Nothing but an exact copy is asked for: the lines in the material below from the one with "Altewaisaome" through the one with "Specifikacija", pictures excluded.

Records for the exercise Block Start

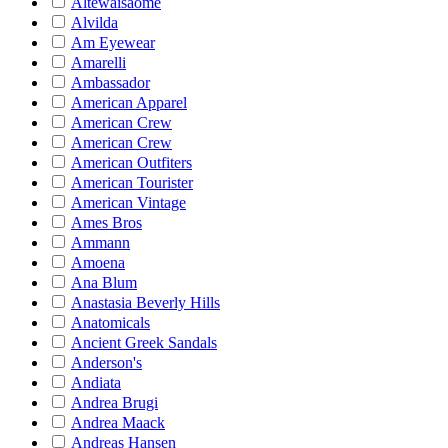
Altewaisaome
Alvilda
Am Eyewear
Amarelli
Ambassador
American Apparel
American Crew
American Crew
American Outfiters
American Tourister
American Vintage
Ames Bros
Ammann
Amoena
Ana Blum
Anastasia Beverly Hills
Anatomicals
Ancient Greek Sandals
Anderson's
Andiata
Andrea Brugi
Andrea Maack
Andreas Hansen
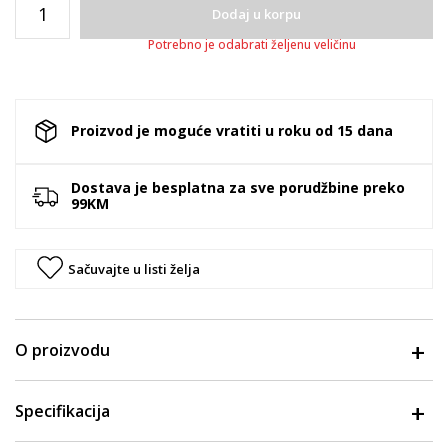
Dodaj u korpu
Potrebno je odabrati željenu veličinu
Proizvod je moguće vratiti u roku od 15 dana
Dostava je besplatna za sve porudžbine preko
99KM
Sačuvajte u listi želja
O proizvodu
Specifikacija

Records for the exercise Block End
Records for the exercise Block Start

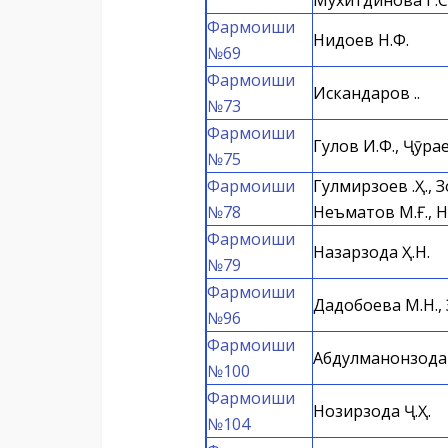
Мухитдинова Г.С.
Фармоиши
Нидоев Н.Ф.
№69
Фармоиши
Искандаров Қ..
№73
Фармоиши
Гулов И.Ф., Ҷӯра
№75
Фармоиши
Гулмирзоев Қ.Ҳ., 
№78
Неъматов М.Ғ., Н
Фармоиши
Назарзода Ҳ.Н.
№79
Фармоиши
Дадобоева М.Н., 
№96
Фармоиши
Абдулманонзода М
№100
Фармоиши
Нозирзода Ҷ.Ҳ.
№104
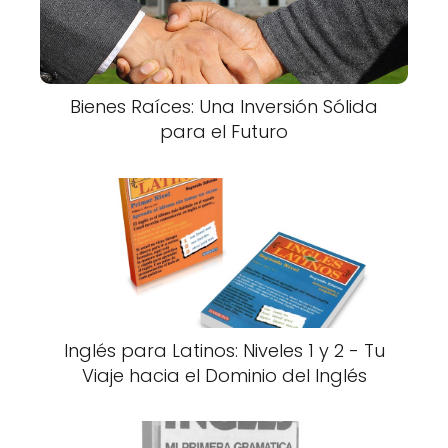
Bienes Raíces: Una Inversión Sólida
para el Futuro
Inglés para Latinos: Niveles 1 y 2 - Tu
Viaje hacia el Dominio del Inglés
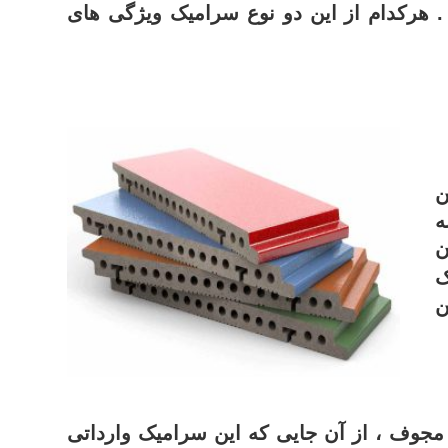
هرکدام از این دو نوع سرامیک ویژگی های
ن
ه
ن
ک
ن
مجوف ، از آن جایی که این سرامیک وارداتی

Records for the exercise Block End

Reply -
Altewaisaome
Alvilda
Am Eyewear
Amarelli
Ambassador
American Apparel
American Crew
American Crew
American Outfiters
American Tourister
American Vintage
Ames Bros
Ammann
Amoena
Ana Blum
Anastasia Beverly Hills
Anatomicals
Ancient Greek Sandals
Anderson's
Andiata
Andrea Brugi
Andrea Maack
Andreas Hansen
Dodaj u korpu
Potrebno je odabrati željenu veličinu
Proizvod je moguće vratiti u roku od 15 dana
Dostava je besplatna za sve porudžbine preko
99KM
Sačuvajte u listi želja
O proizvodu
Specifikacija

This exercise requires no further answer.